Notice au lecteur. L’article ci-dessous est tiré de l’émission « L’invité de l’intégration », diffusée courant mai 2025. L’invité de cette édition était Claude DOSSOU, Chef de la Division des Infrastructures portuaires et aéroportuaires à la Commission de l’UEMOA. L’entretien a porté sur les enjeux, défis et perspectives du transport ferroviaire dans l’espace UEMOA.
Longtemps relégué au second plan dans les politiques d’infrastructures, le transport ferroviaire dans l’espace UEMOA (Union économique et monétaire ouest-africaine) tente aujourd’hui une résurrection. Héritage de la colonisation, les principales lignes ferroviaires de la région (Dakar-Bamako, Abidjan-Ouagadougou, Cotonou-Parakou, Lomé-Blitta) ont été conçues pour exporter les matières premières vers les ports. Depuis les années 1900, seuls 240 kilomètres de rails ont été construits, dont Ouaga-Kaya (100 km) et Niamey-Dosso (140 km), contre un réseau historique de plus de 3 000 kilomètres.
Un réseau sous-dimensionné et désarticulé
La densité du réseau ferroviaire de l’UEMOA est l’une des plus faibles au monde : à peine 0,95 km pour 1 000 km² contre 2,7 km pour la moyenne africaine et 60 km en Europe. À cela s’ajoutent de nombreuses contraintes techniques : voie unique, rails à écartement métrique, faible vitesse moyenne (inférieure à 60 km/h), matériel roulant vétuste et non interopérable entre pays.
La gouvernance du secteur est également en cause. L’absence d’entretien et de modernisation, la faible coordination régionale, et un cadre réglementaire inefficace ont marginalisé ce mode de transport au profit de la route. Résultat : entre 80 et 90 % des flux de marchandises transitent par camion, entraînant une usure accélérée du réseau routier et des coûts logistiques très élevés pour les États.

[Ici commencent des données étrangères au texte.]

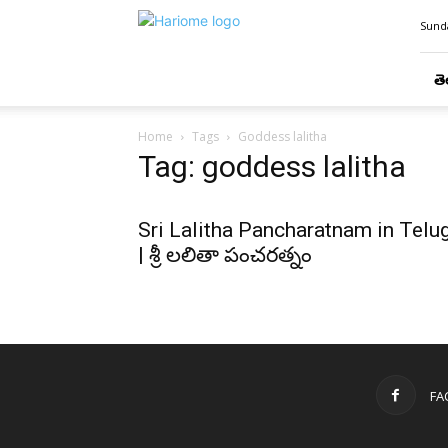
Hari
Sunda
Ome
తె
Home
Tags
Goddess lalitha
Tag: goddess lalitha
Sri Lalitha Pancharatnam in Telu
| శ్రీ లలితా పంచరత్నం
FA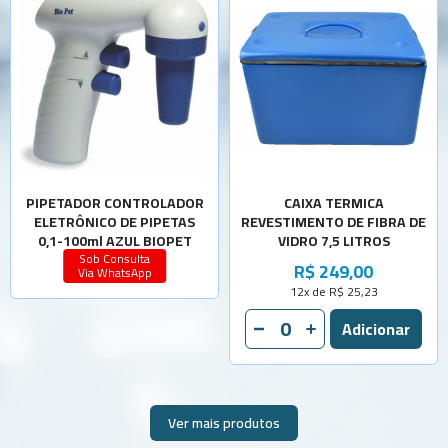
PIPETADOR CONTROLADOR
CAIXA TERMICA
ELETRÔNICO DE PIPETAS
REVESTIMENTO DE FIBRA DE
0,1-100ml AZUL BIOPET
VIDRO 7,5 LITROS
Sob Consulta
R$ 249,00
Via WhatsApp
12x de R$ 25,23
Ver mais produtos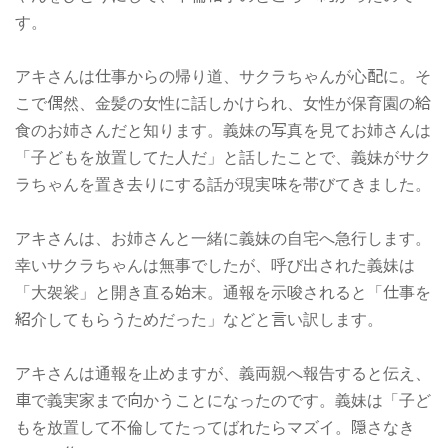
す。
アキさんは仕事からの帰り道、サクラちゃんが心配に。そ
こで偶然、金髪の女性に話しかけられ、女性が保育園の給
食のお姉さんだと知ります。義妹の写真を見てお姉さんは
「子どもを放置してた人だ」と話したことで、義妹がサク
ラちゃんを置き去りにする話が現実味を帯びてきました。
アキさんは、お姉さんと一緒に義妹の自宅へ急行します。
幸いサクラちゃんは無事でしたが、呼び出された義妹は
「大袈裟」と開き直る始末。通報を示唆されると「仕事を
紹介してもらうためだった」などと言い訳します。
アキさんは通報を止めますが、義両親へ報告すると伝え、
車で義実家まで向かうことになったのです。義妹は「子ど
もを放置して不倫してたってばれたらマズイ。隠さなき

Une relance régionale structurée, mais lente
Face à cette situation, la Commission de l’UEMOA a lancé en 2014 un Programme Régional de Développement du Transport Ferroviaire, assorti de normes techniques harmonisées. Des actions ont été entreprises pour améliorer la planification régionale : création d’un Comité consultatif ferroviaire, financement d’études, formations techniques, recherche de partenaires.
Le cœur de cette stratégie repose désormais sur deux grands corridors ferroviaires régionaux :
- La boucle ferroviaire Abidjan–Ouagadougou–Niamey–Cotonou–Lomé (2 928 km), qui vise à connecter cinq capitales ouest-africaines.
- La ligne Dakar–Bamako–Ouangolodougou, via Sikasso et Bobo-Dioulasso, soit 2 204 km.
Ces projets intégrateurs ont le potentiel de transformer la logistique régionale, mais ils nécessitent des investissements colossaux : entre 6 000 et 10 000 milliards de FCFA par projet selon les options (réhabilitation ou construction neuve). À ce jour, seuls les documents préparatoires et les plans d’action ont été finalisés. Le financement reste un obstacle majeur, en particulier pour les études techniques globales (estimées à plus de 30 milliards de FCFA).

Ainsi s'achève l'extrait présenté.